Comment concevoir des slides qui favorisent la mémorisation ?

Comment concevoir des slides qui favorisent la mémorisation ?

Comment faciliter la mémorisation d’informations diffusées via un diaporama en formation ? Vous est-il déjà arrivé, en tant qu’apprenant d’avoir le sentiment que les slides projetées étaient trop remplies, ou en tant que formateur d’avoir l’impression que votre groupe ne vous écoutait pas ?

On trouve un florilège de règles, de trucs et astuces pour mieux concevoir des diaporamas, les rendre « séduisants » ou au contraire les « éviter » avant qu’ils ne nous « épuisent » en formation. La communication en formation est essentielle pour partager des consignes ou du contenu et permettre aux apprenants de construire leurs connaissances. C’est pourquoi notre parti pris est d’optimiser l’usage du diaporama en appui du formateur et au service d’une expérience apprenant utile, engageante et remarquable. Il s’agit donc de faciliter l’apprentissage, de viser une sobriété et une pertinence pédagogique qui permettent de ne pas surcharger cognitivement celle ou celui qui s’engage en formation.

L’apprentissage est à la fois propre à chacun et lié à l’environnement

La compréhension d’une personne se construit à partir d’éléments qui lui sont propres : son système de pensée et d’appropriation, son histoire, ses connaissances et expériences passées, ses caractéristiques cognitives, et d’éléments propres à son environnement de formation par exemple ce que dit et projette le formateur, etc.

Kriz & Hegarty (2007) montrent ainsi que les connaissances préalables interviennent dès le début de la formation dans l’organisation des informations par le participant. Cependant, il existe des conditions qui sont plus ou moins favorables à l’attention et à la mémorisation, comme la perception et l’appropriation de contenus projetés.

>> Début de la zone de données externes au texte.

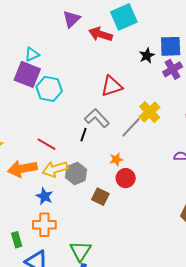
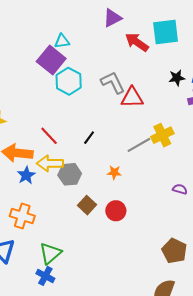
gray L-shape: (97, 118) -> (113, 82), moved
red circle: (126, 178) -> (116, 211), moved
blue star: (45, 196) -> (26, 175), moved

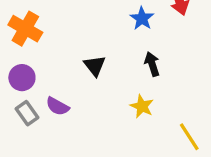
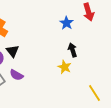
black triangle: (95, 66) -> (12, 51), moved
yellow star: (142, 106) -> (64, 67), moved

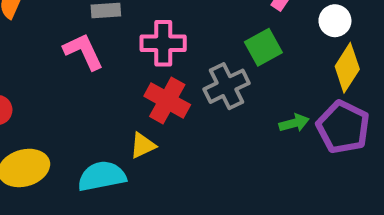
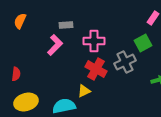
pink L-shape: (83, 51) -> (55, 45), turned 70

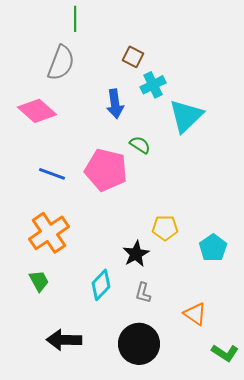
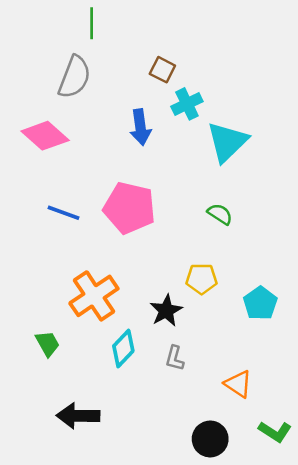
green semicircle: (140, 145) -> (220, 214), moved
orange cross: (49, 233) -> (94, 296), moved
black circle: (139, 344) -> (210, 439), moved, size x0.7

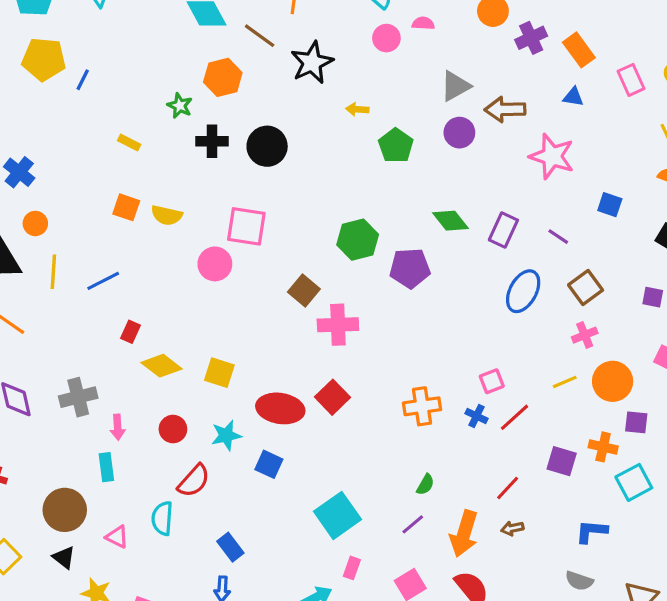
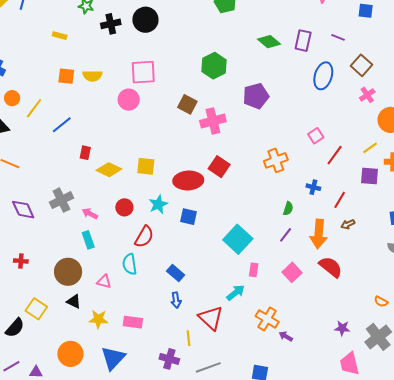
purple pentagon: (410, 268) -> (256, 96), moved
yellow line: (53, 272) -> (34, 108), moved, turned 45
yellow line: (565, 382) -> (370, 148), moved
blue cross: (476, 416) -> (313, 187), moved
pink arrow: (118, 427) -> (90, 214), turned 133

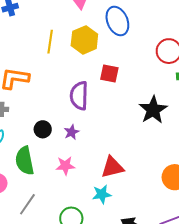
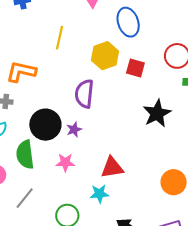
yellow hexagon: (84, 40) -> (105, 56), moved
red square: (109, 73) -> (135, 68), moved
black circle: (43, 129) -> (45, 125), size x1.8

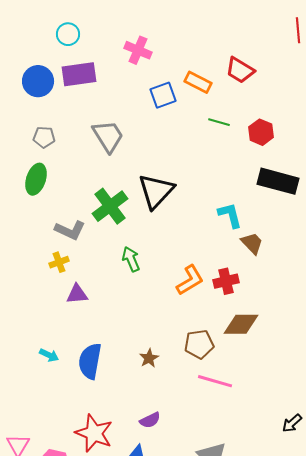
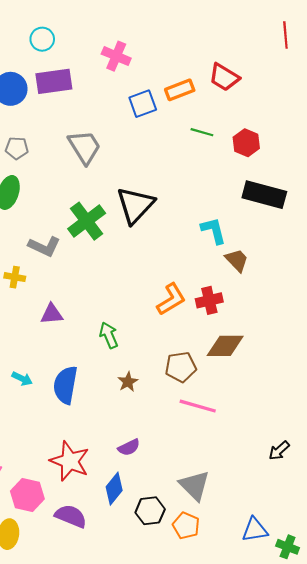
orange rectangle: (198, 82) -> (180, 90), turned -48
green arrow: (131, 259) -> (109, 335), moved
yellow cross: (59, 262) -> (15, 277), moved, turned 30

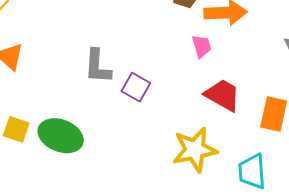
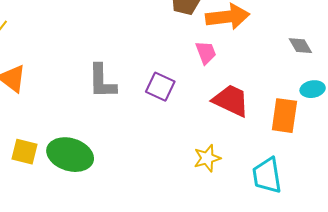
purple square: (136, 87) -> (160, 87), moved
yellow star: (195, 150) -> (207, 158), size x0.6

Avant de découvrir les cas de 4 participants à une formation – Alexis, Marine, Katia et Paul –  nous vous proposons de reprendre quelques éléments clés sur l’attention et la mémoire, puis sur la notion de charge cognitive.

Quelques clés sur l’attention et la mémoire (source exposition : « Apprendre, le cerveau livre ses secrets » organisée par l’IFCAM)

Notre capacité attentionnelle est limitée. Notre attention agit comme un filtre pour l’accès des informations à notre mémoire de travail. Cette mémoire de travail est également limitée en termes d’informations qu’elle peut traiter simultanément et de durée de traitement, afin qu’elles soient ensuite encodées et stockées en mémoire à long terme.

L’attention nécessite d’être focalisée pour permettre l’accès des informations en mémoire de travail. Par exemple, le partage attentionnel qui est induit par les distractions, le surplus d’information, force le participant à se concentrer sur l’une ou l’autre des informations ou média au détriment de l’autre, et surtout de l’apprentissage.

Quelques clés sur la charge cognitive

La charge cognitive correspond au degré de sollicitation de la mémoire de travail par l’apprenant (Fontaine et al., 2020).

Cette charge correspond au coût pour notre cerveau du traitement des informations à analyser à un instant t. Elle dépend de différents facteurs : des informations (nombre et difficultés), de l’état interne dans lequel se trouve l’individu (fatigue, stress, motivation, …), et de l’environnement (bruit, température,…) et de ses sollicitations. Ainsi pour rester attentif dans l’apprentissage, cette charge cognitive doit rester à l’équilibre, nos ressources étant alors en adéquation avec les informations à traiter. (Extrait de l’exposition : « Apprendre, le cerveau livre ses secrets organisée par l’IFCAM, Pourquoi une expo sur le cerveau et l’apprentissage ? (ifcam-showroom.fr)).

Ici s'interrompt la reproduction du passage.